The URS study documented that spills in the area also could have come from other past industrial uses, and the city outfall pipe, as well as contamination getting into the river from vehicles on the Marquam Bridge upriver. URS proposed a 38,350-square-foot cap over that site.

The worst contamination is where the city pipe drains into the river, so the Portland Bureau of Environmental Services may be one of the other parties that might be asked to shoulder some of the cleanup costs.

The southern site is near PGE’s former Station L, a power generating station on land later donated to OMSI. The utility operated a fuel-receiving dock in the river from about 1957 to 1994. The science museum’s Turbine Hall is a surviving remnant of the old PGE building. Once again, other contributors are thought responsible for pollution there as well. URS proposed a 56,890-square-foot cap over the southern site.

PGE can be held liable for pollution its operations caused even when it sells its buildings, so it seeks to clean them up before selling them, as is being done with the Hawthorne Building, “So we take great care that we do things right,” Behbehani says.

Get a jump on it

Neither site rises to the level of pollution found common in the Portland Harbor, where shipbuilding, DDT manufacturing and other industrial activities were conducted for decades.
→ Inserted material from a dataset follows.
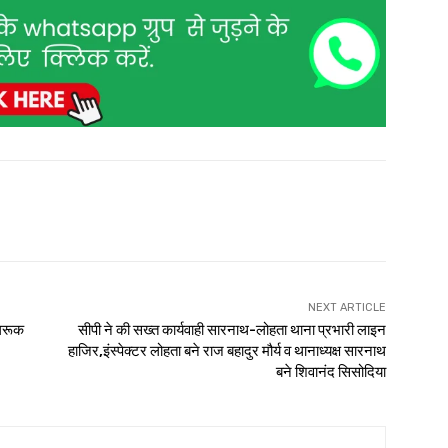
NEXT ARTICLE
ागरूक
सीपी ने की सख्त कार्यवाही सारनाथ-लोहता थाना प्रभारी लाइन
हाजिर,इंस्पेक्टर लोहता बने राज बहादुर मौर्य व थानाध्यक्ष सारनाथ
बने शिवानंद सिसोदिया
However, the two sites are closer to more human activities, notes Travis Williams, executive director of Willamette Riverkeeper.

The Rivers East Center is located on the waterfront next to the northern site, and it’s home to Willamette Riverkeeper, Alder Creek watercraft rentals, Rose City Rowing Club and the Portland Boathouse, among others. The dock there is used by several groups to launch vessels into the river, including the Rose City Rowing Club, the Wasabi Paddling Club, and the Portland State University and University of Portland crew teams.

Williams says he’s comfortable with capping rather than removing the contamination there, given the site’s small size and location. “It makes a lot of sense to jump on it and get it done,” he says.

Willie Levenson, ringleader of the Human Access Project, has been working for three years to clear rocks and other obstructions from a slice of riverfront due south of the Hawthorne Bridge, downhill from the Vera Katz Esplanade. Levenson says DEQ toxicologists and others assure him the river is “perfectly safe” to swim in now. However, he is anxious to see the PCB contamination addressed, and is pleased with the cooperation so far by PGE and the DEQ.

“I’m excited to see something happening,” Levenson says.

Gainer says he’s already prepared some draft comments on PGE’s cleanup plan and expects to deliver them formally soon. He hinted that one area of disagreement may be on the size of the caps, with DEQ seeking a larger footprint than the ones proposed by PGE and URS.

Once DEQ approves a final cleanup plan, the state agency would have to negotiate another agreement with PGE to take responsibility for doing the work. PGE, if it fulfills that role, then would have the option of seeking contributions from others believed partly responsible for the pollution. Securing money from other responsible parties would not be up to DEQ, Gainer says.

In contrast to the federal Superfund process, which is dragging on with no cleanup in sight, state regulators hope the two sites near downtown can be cleaned up in 2015.